The Russians offered 65 Canadian cents per share (about 35 million U.S. dollars) for Khan's CAUC stake, which it "refused point blank saying that their assets there were worth much more," Lockhart says. "Khan refused ARMZ's offer and refused it not only because of its low value but Khan has also accused ARMZ of negotiating with the Mongolian government without recognizing Khan's interest in the deposit."
Lockhart says ARMZ accused Khan Resources of negotiating with the Mongolian government over the Russian company's interests in Dornod.A White Knight?
At the start of 2010, Khan Resources' situation seemed hopeless. The company's license to work at the Dornod site was suspended and ARMZ would not withdraw its hostile bid despite Khan's refusal to accept it.
The Mongolian government lifted the suspension in January, but the Russian bid remained on the table and Khan was still at risk of losing at least half its share in CAUC. Khan and the Mongolian government signed a new memorandum of understanding in late January.
But the beleaguered Canadian company received another bid in February. "Khan accepted a rival offer from the Chinese at 96 cents [Canadian], so that's a considerable premium over the Russian's offer," Lockhart says.
The bid came from CNNC Overseas Uranium Holding, a Hong Kong-registered unit of the China National Nuclear Corporation, China's main state-owned nuclear company. Khan had found a buyer that could stand up to the pressure by the Mongolian government and the Russian company and disburse some 53 million U.S. dollars.
ARMZ simply said it was leaving its bid open, but according to Lockhart, the company chose not to renew it when a March 9 deadline arrived. By then, Khan had accused ARMZ of "opaque political maneuvering and unsubstantial allegations without recognizing the rights of Khan or its shareholders."
Endless War Of Words
So is the matter finally settled? Not at all. Khan's agreement to sell its shares to CNNC is not finalized and there are already objections to that deal.

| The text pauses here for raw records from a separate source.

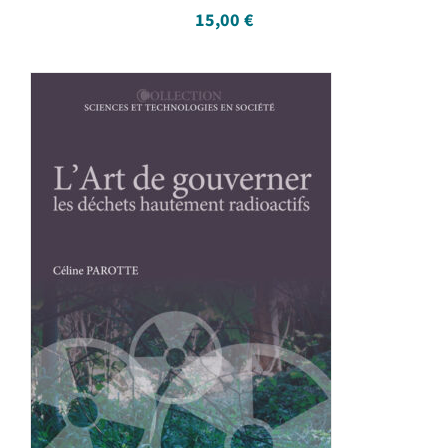
15,00
€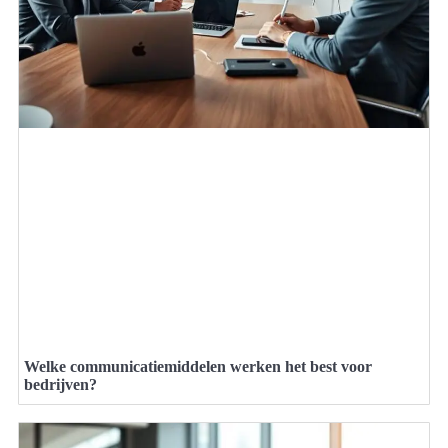
Welke communicatiemiddelen werken het best voor
bedrijven?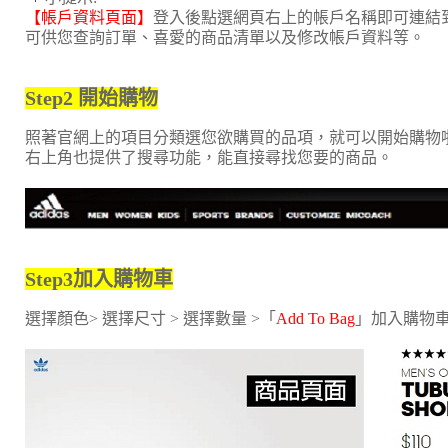
【帳戶資料頁面】
登入後點選網頁右上的帳戶名稱即可連結
可供您查詢訂單、喜愛的商品清單以及修改帳戶資料等。
Step2 開始購物
照著官網上的項目分類選您欲購買的品項，就可以開始購物啦
右上角也提供了搜尋功能，能直接尋找您要的商品。
Step3加入購物車
選擇顏色> 選擇尺寸 > 選擇數量 >「
Add To Bag
」加入購物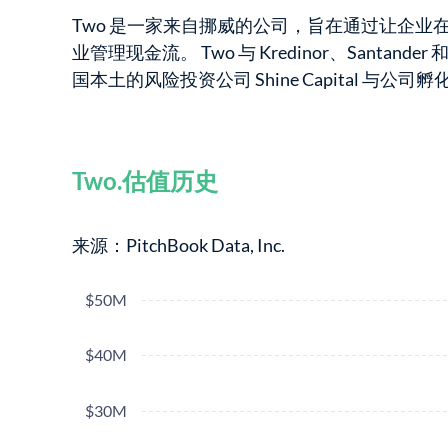
Two 是一家来自挪威的公司，旨在通过让企业
业管理现金流。 Two 与 Kredinor、Santand
国本土的风险投资公司 Shine Capital 与公司孵化器
Two.估值历史
来源：PitchBook Data, Inc.
$50M
$40M
$30M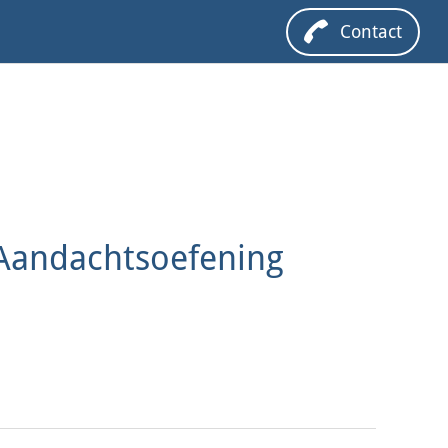
Contact
Aandachtsoefening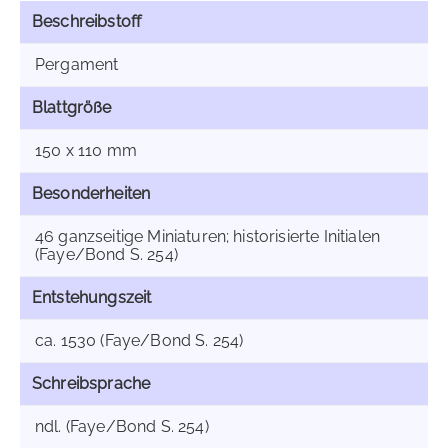
Beschreibstoff
Pergament
Blattgröße
150 x 110 mm
Besonderheiten
46 ganzseitige Miniaturen; historisierte Initialen
(Faye/Bond S. 254)
Entstehungszeit
ca. 1530 (Faye/Bond S. 254)
Schreibsprache
ndl. (Faye/Bond S. 254)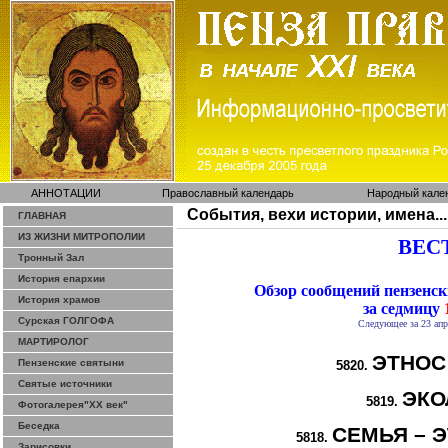
АННОТАЦИИ
Православный календарь
Народный кале
События, вехи истории, имена...
ГЛАВНАЯ
ИЗ ЖИЗНИ МИТРОПОЛИИ
ВЕСТ
Тронный Зал
История епархии
Обзор сообщений пензенс
История храмов
за седмицу
1
Сурская ГОЛГОФА
Следующее за 23 апр
МАРТИРОЛОГ
ЭТНОС
Пензенские святыни
5820.
Святые источники
ЭКО
5819.
Фотогалерея"ХХ век"
Беседка
СЕМЬЯ – Э
5818.
Зарисовки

"Since the CNNC put this offer on the table, I understand the offer is valid until mid-April," Lockhart says. "The Mongolian government has also said that any deal selling Khan's interest in Dornod to the Chinese would require the Mongolian government's approval, and Khan Resources denies this."
ARMZ, Khan Resources, and the Mongolian government continue to trade accusations about breaches of their agreement. The Mongolian government has also opened an investigation into the legality of Khan Resources' licenses in Mongolia.
Khan fired off an open letter on March 26, saying the company found it "difficult to understand why only the Canadian partner should be investigated when there are two other partners in the joint venture. Are they to be investigated as well?"
The letter said "inaccurate information" was being fed to the public and media, and that Khan was "surprised and disappointed that the ARMZ has made speculative and unsubstantiated comments about the events that could take place in regard to the uranium licenses in Mongolia."
In the document, Khan accused the Russian company of releasing false information and "telling the government of Mongolia what to do and what not to do."